Inschriftenkatalog: Stadt Hannover

Katalogartikel in chronologischer Reihenfolge.

DI 36: Stadt Hannover (1993)

Nr. 96 Marktkirche 1553

Beschreibung

Totenschild des Jürgen von Kerssenbrock. Holz. Der Totenschild hing früher in der Turmhalle der Marktkirche, heute befindet er sich im Bödekersaal. In der Mitte des runden Schildes im Relief das Wappen des Verstorbenen, außen läuft zweizeilig die Inschrift um. Die erhabenen Buchstaben sind vergoldet.

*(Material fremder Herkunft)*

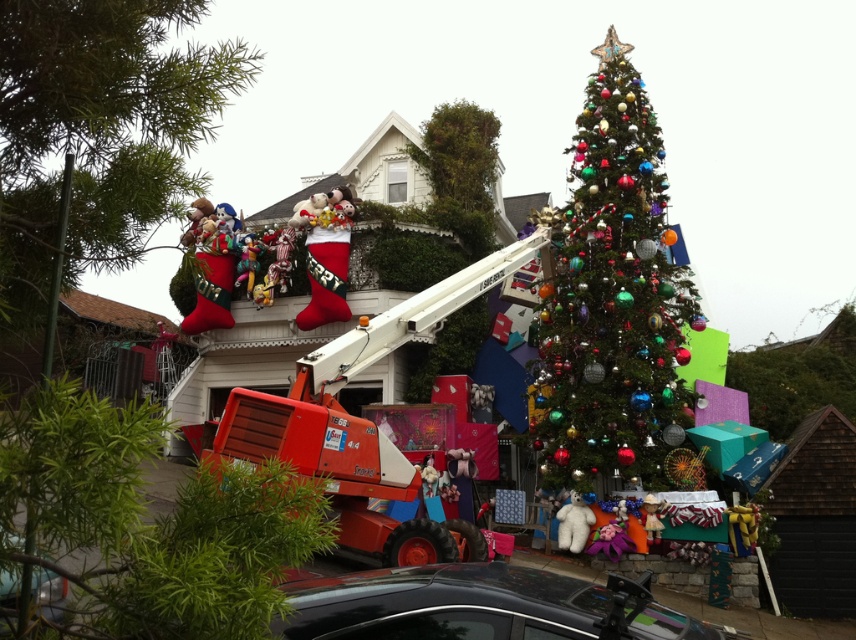 You are a delivery person who needs to park your metallic silver car at lower left near the shiny metallic tree at center. Based on their sizes, will the car fit in the space next to the tree without touching it?

The shiny metallic tree at center is wider than the metallic silver car at lower left, so there should be enough space for the car to park next to the tree without touching it.

Looking at this image, you are a delivery person who needs to park your metallic silver car at lower left near the shiny metallic tree at center. Can you park the car directly under the tree without any obstruction?

The shiny metallic tree at center is above the metallic silver car at lower left, so yes, you can park the metallic silver car at lower left directly under the tree without any obstruction.

Consider the image. You are a delivery person who needs to unload a package from the metallic silver car at lower left and place it near the velvet plush santa at center. Can you directly walk from the car to the santa without any obstacles?

The velvet plush santa at center is located above the metallic silver car at lower left, so you can directly walk from the metallic silver car at lower left to the velvet plush santa at center without any obstacles. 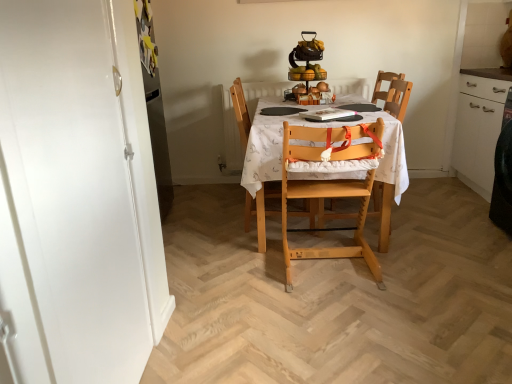 Locate an element on the screen. free spot in front of wooden chair with cushion at center, acting as the third chair starting from the right is located at coordinates (257, 250).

Maße: Du.: 72 cm; Bu.: 3–3,5 cm.

Schriftart(en): Gotische Minuskel mit Versalien.

Sabine Wehking [1/1]

  1. Anno 1553 · Den 9 Dach · Julij · is · Jurgen · van · Kessenbroik · yn der · Slacht · vor Siverdshussen Gescotenn · vnd · folgende 6 dach · augusti / alhir yn · Gott · vorscheiden · Der · seleia) · Der · almechtige · Gott · Gnedich · synyn · wolle ·

Wappen:
Kerssenbrock (in Gold blauer Schrägbalken, belegt mit drei roten Rosen)1)

Kommentar

Bei der Schrift handelt es sich um eine stark manierierte gotische Minuskel. Die offenen D-Versalien mit dem oben über die Haste hinausgreifenden Bogen entsprechen der frühhumanistischen Kapitalis ebenso wie die gegengleich gestalteten G-Versalien.

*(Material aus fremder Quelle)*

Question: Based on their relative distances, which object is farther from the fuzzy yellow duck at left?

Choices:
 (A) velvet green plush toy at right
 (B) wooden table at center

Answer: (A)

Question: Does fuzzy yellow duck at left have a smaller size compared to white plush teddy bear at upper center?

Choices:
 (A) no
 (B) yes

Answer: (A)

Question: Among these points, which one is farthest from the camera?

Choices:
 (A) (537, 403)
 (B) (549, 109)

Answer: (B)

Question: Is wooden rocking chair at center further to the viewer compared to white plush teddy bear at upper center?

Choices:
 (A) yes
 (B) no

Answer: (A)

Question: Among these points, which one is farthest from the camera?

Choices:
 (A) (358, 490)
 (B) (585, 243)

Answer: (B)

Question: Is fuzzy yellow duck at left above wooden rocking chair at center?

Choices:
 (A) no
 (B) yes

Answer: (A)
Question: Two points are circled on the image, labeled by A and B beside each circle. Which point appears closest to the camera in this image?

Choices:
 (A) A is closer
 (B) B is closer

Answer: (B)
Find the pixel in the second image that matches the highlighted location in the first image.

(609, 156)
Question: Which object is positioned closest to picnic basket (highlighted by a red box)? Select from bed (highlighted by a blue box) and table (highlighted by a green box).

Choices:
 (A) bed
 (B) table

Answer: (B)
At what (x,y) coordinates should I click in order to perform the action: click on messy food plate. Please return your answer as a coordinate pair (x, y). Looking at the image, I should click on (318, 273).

Nach Redecker gab es in der Marktkirche fünf Totenschilde für in der Schlacht von Sievershausen Gefallene2); von diesen sind noch zwei erhalten (vgl. Nr. 99), die Inschriften von zwei weiteren Totenschilden sind kopial überliefert (vgl. Nr. 97, 98). In die kriegerischen Auseinandersetzungen zwischen Moritz von Sachsen und Heinrich d.J. von Braunschweig-Wolfenbüttel auf der einen, sowie Albrecht Alkibiades von Brandenburg auf der anderen Seite wurde auch das Herzogtum Calenberg hineingezogen. Erich II. hatte sich mit Albrecht Alkibiades gegen seinen übermächtig werdenden Vetter Heinrich d.J. verbündet, der Erich aufgrund seiner unsoliden Finanzpolitik vom Kaiser zusammen mit Moritz von Sachsen und Joachim von Brandenburg als Kurator des Landes vorgesetzt worden war.3) So stand Calenberg in der Schlacht von Sievershausen am 9. Juli 1553 auf der Seite des Albrecht Alkibiades, dem Moritz von Sachsen mit seinen Verbündeten eine entscheidende Niederlage beibrachte. In der Schlacht, die als blutigste der ganzen Reformationszeit gilt, wurden zwei Söhne Heinrichs d.J. getötet und Moritz von Sachsen tödlich verwundet.

Textkritischer Apparat

  1. selei] vermutlich falsch restauriert. Es ist zu vermuten, daß hier ursprünglich selen gestanden hat.

Anmerkungen

  1. Spießen, Bd. 1, S. 29.
  2. Redecker, Bd. 1, fol. 260r.
  3. Vgl. Hartmann, Geschichte, S. 145.

Nachweise

  1. Ahrens, Totenschilde, S. 54.

Zitierhinweis:
DI 36, Stadt Hannover, Nr. 96 (Sabine Wehking), in: www.inschriften.net, urn:nbn:de:0238-di036g006k0009605.